An interface is configured with 10.24.7.158/27. What is the broadcast address of that subnet?
Correct. It is the last address in the /27 block.
Why this answer
A /27 uses blocks of 32 addresses. The block containing .158 is 10.24.7.128 through 10.24.7.159, so .159 is the broadcast address.
Exam trap
A frequent exam trap is mistaking the broadcast address for the network address of the next subnet or the last address of a different subnet block. For example, 10.24.7.160 is the network address of the next /27 subnet, not the broadcast address of the current subnet. Candidates often confuse the last usable host address with the broadcast address or select an address from an adjacent subnet block.

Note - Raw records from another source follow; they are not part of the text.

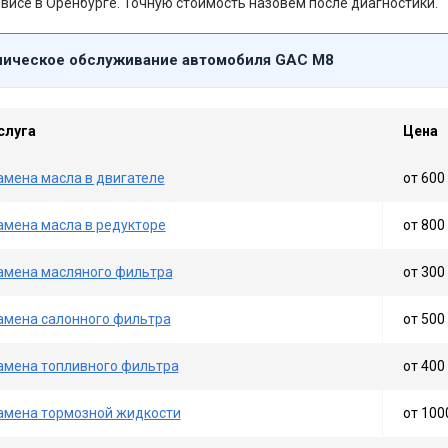
висе в Оренбурге. Точную стоимость назовём после диагностики.
ническое обслуживание автомобиля GAC M8
слуга
Цена
амена масла в двигателе
от 600 
амена масла в редукторе
от 800 
амена масляного фильтра
от 300 
амена салонного фильтра
от 500 
амена топливного фильтра
от 400 
амена тормозной жидкости
от 100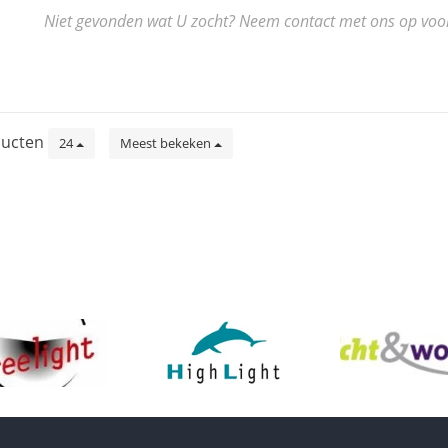
Niet gevonden wat U zocht? Neem contact met ons op voor de
ucten
24
Meest bekeken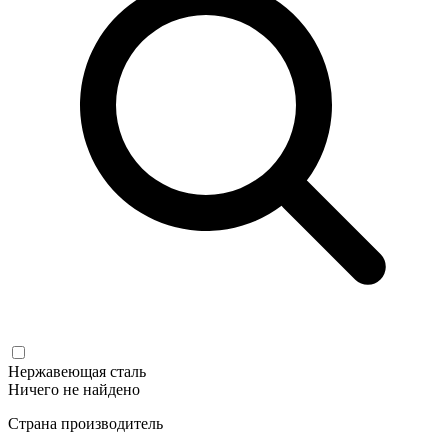
Нержавеющая сталь
Ничего не найдено
Страна производитель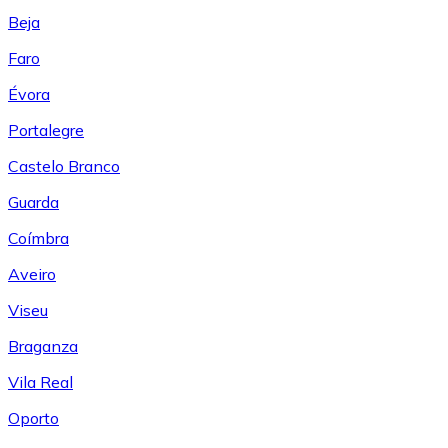
Beja
Faro
Évora
Portalegre
Castelo Branco
Guarda
Coímbra
Aveiro
Viseu
Braganza
Vila Real
Oporto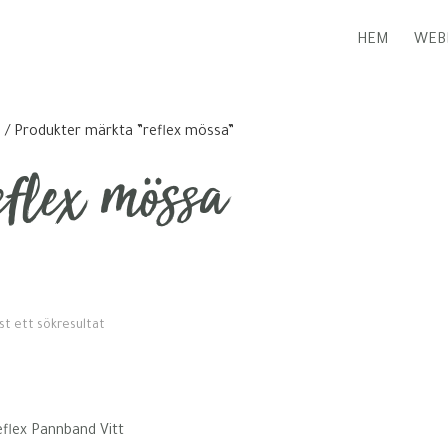
HEM
WEB
m
/ Produkter märkta ”reflex mössa”
eflex mössa
st ett sökresultat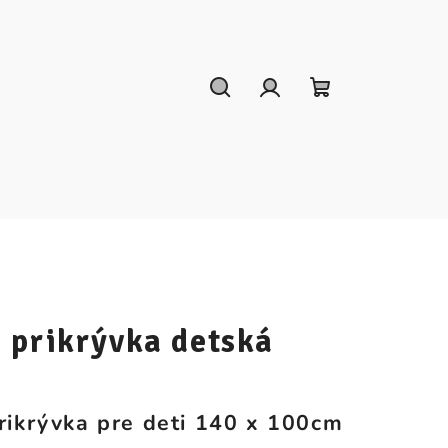
Hľadať
Prihlásenie
Nákupný
košík
 prikrývka detská
rikrývka pre deti 140 x 100cm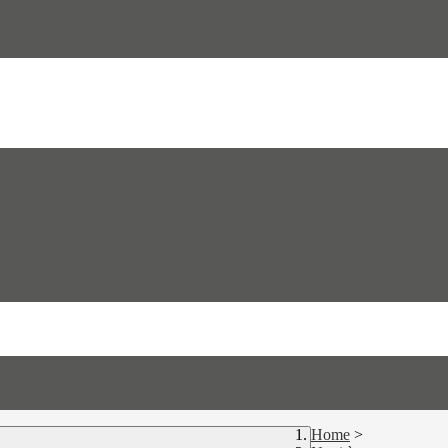
Home
>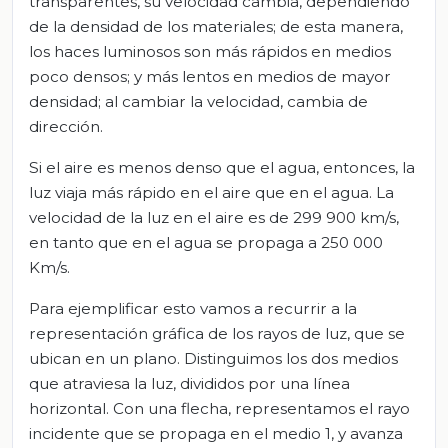
transparentes, su velocidad cambia, dependiendo
de la densidad de los materiales; de esta manera,
los haces luminosos son más rápidos en medios
poco densos; y más lentos en medios de mayor
densidad; al cambiar la velocidad, cambia de
dirección.
Si el aire es menos denso que el agua, entonces, la
luz viaja más rápido en el aire que en el agua. La
velocidad de la luz en el aire es de 299 900 km/s,
en tanto que en el agua se propaga a 250 000
Km/s.
Para ejemplificar esto vamos a recurrir a la
representación gráfica de los rayos de luz, que se
ubican en un plano. Distinguimos los dos medios
que atraviesa la luz, divididos por una línea
horizontal. Con una flecha, representamos el rayo
incidente que se propaga en el medio 1, y avanza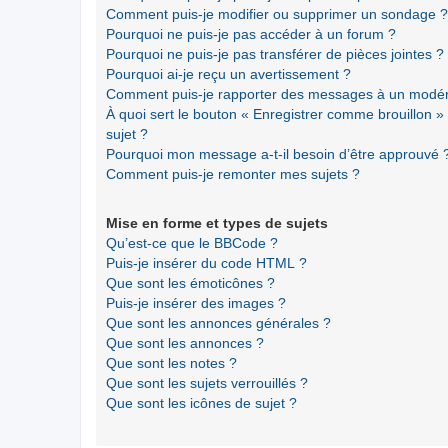
Comment puis-je modifier ou supprimer un sondage ?
Pourquoi ne puis-je pas accéder à un forum ?
Pourquoi ne puis-je pas transférer de pièces jointes ?
Pourquoi ai-je reçu un avertissement ?
Comment puis-je rapporter des messages à un modér
À quoi sert le bouton « Enregistrer comme brouillon » a
sujet ?
Pourquoi mon message a-t-il besoin d’être approuvé 
Comment puis-je remonter mes sujets ?
Mise en forme et types de sujets
Qu’est-ce que le BBCode ?
Puis-je insérer du code HTML ?
Que sont les émoticônes ?
Puis-je insérer des images ?
Que sont les annonces générales ?
Que sont les annonces ?
Que sont les notes ?
Que sont les sujets verrouillés ?
Que sont les icônes de sujet ?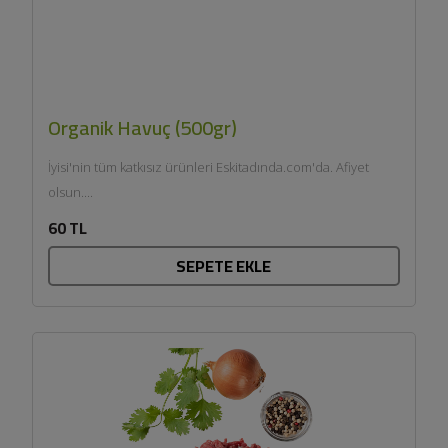
Organik Havuç (500gr)
İyisi'nin tüm katkısız ürünleri Eskitadında.com'da. Afiyet
olsun....
60 TL
SEPETE EKLE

This mistake leads to incorrect subnetting answers and can cause interface misconfigurations in real networks, resulting in communication failures.
Why the other options are wrong
Incorrect. 10.24.7.191 is the last address of a larger /26 subnet block, not the /27 block containing 10.24.7.158, so it cannot be the broadcast address here.
Incorrect. 10.24.7.127 is the broadcast address of the previous /27 subnet block (10.24.7.96/27), not the one containing 10.24.7.158.
Incorrect. 10.24.7.160 is the network address of the next /27 subnet block after 10.24.7.128/27, not the broadcast address of the current subnet.